I was wondering about altering the options for the kriging variance (SigmaSQ). Does the preset initial value for SigmaSQ (0.5var(y)) take into account the mean/trend function, especially when using the ‘simple’ functionalty and the mean function will not be optimized and stays constant throughout the computation?
In my opinion, when having a really good mean function, the residuals to to be fit by the GP should be of way smaller magnitude than (0.5var(y)) where y are the observations. Or does UQLab account for this and I’m not aware of it?
The confusion stems from my observation, that my optimized SigmaSQ will undershoot the default bounds.
Just to clarify a few things:
Are you trying to create a Kriging regression model with a known noise variance (note the terminology in UQLab, regression means a Kriging model with noisy output/response)?
Because, as far as I know, the GP variance (SigmaSQ) will only be separately optimized in that particular case (see Eq. 1.51 in the Kriging User Manual).

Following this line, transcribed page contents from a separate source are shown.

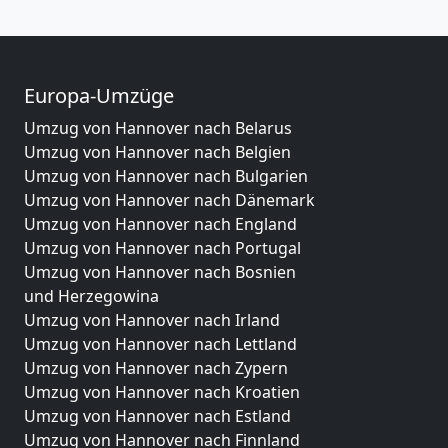
Europa-Umzüge
Umzug von Hannover nach Belarus
Umzug von Hannover nach Belgien
Umzug von Hannover nach Bulgarien
Umzug von Hannover nach Dänemark
Umzug von Hannover nach England
Umzug von Hannover nach Portugal
Umzug von Hannover nach Bosnien
und Herzegowina
Umzug von Hannover nach Irland
Umzug von Hannover nach Lettland
Umzug von Hannover nach Zypern
Umzug von Hannover nach Kroatien
Umzug von Hannover nach Estland
Umzug von Hannover nach Finnland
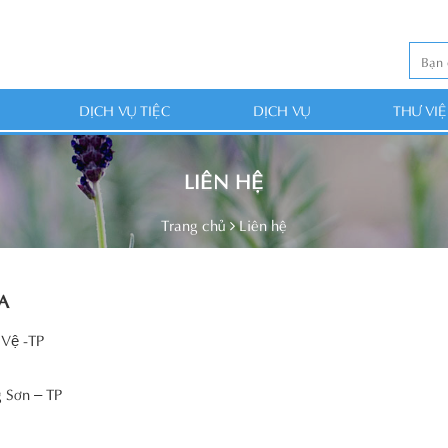
DỊCH VỤ TIỆC
DỊCH VỤ
THƯ VI
LIÊN HỆ
Trang chủ
Liên hệ
A
Vệ -TP
 Sơn – TP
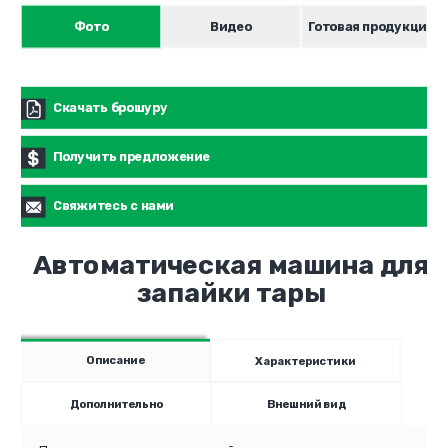
Фото
Видео
Готовая продукция
Скачать брошуру
Получить предложение
Свяжитесь с нами
Автоматическая машина для
запайки тары
Описание
Характеристики
Дополнительно
Внешний вид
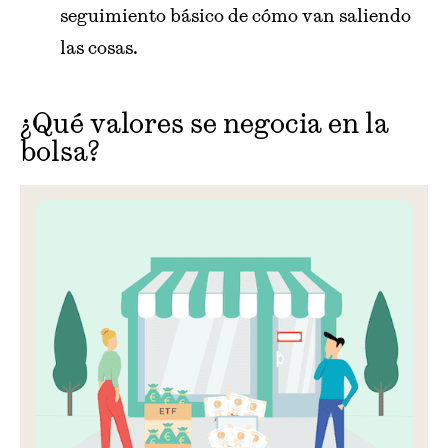
seguimiento básico de cómo van saliendo
las cosas.
¿Qué valores se negocia en la
bolsa?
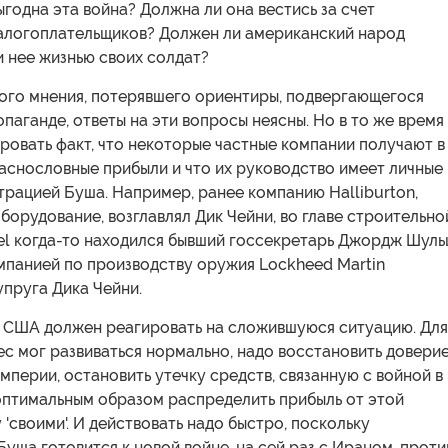
ыгодна эта война? Должна ли она вестись за счет
алогоплательщиков? Должен ли американский народ
 нее жизнью своих солдат?
ого мнения, потерявшего ориентиры, подвергающегося
паганде, ответы на эти вопросы неясны. Но в то же время
овать факт, что некоторые частные компании получают в
аснословные прибыли и что их руководство имеет личные
трацией Буша. Например, ранее компанию Halliburton,
орудование, возглавлял Дик Чейни, во главе строительно
l когда-то находился бывший госсекретарь Джордж Шульц
мпанией по производству оружия Lockheed Martin
пруга Дика Чейни.
 США должен реагировать на сложившуюся ситуацию. Для
ес мог развиваться нормально, надо восстановить доверие
перии, остановить утечку средств, связанную с войной в
 оптимальным образом распределить прибыль от этой
'своими'. И действовать надо быстро, поскольку
уша готовится к новой войне, на сей раз с Ираном, проти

For the other cases, i.e., noise-free and and unknown homogeneous noise, SigmaSQ in UQLab is strictly a function of theta (correlation function hyper-parameters; see, for instance, Eq. 1.43-1.45 in the User Manual for the noise-free case).
Therefore, the optimization bounds and initial value for SigmaSQ are irrelevant in these cases and only the initial value and bounds for the correlation hyper-parameters are considered.
I hope this helps!
Oh right, that’s indeed explicated in the theory part of the manual. And that’s also a major difference towards the procedures implemented in Matlab, that I was not aware of. Thank you!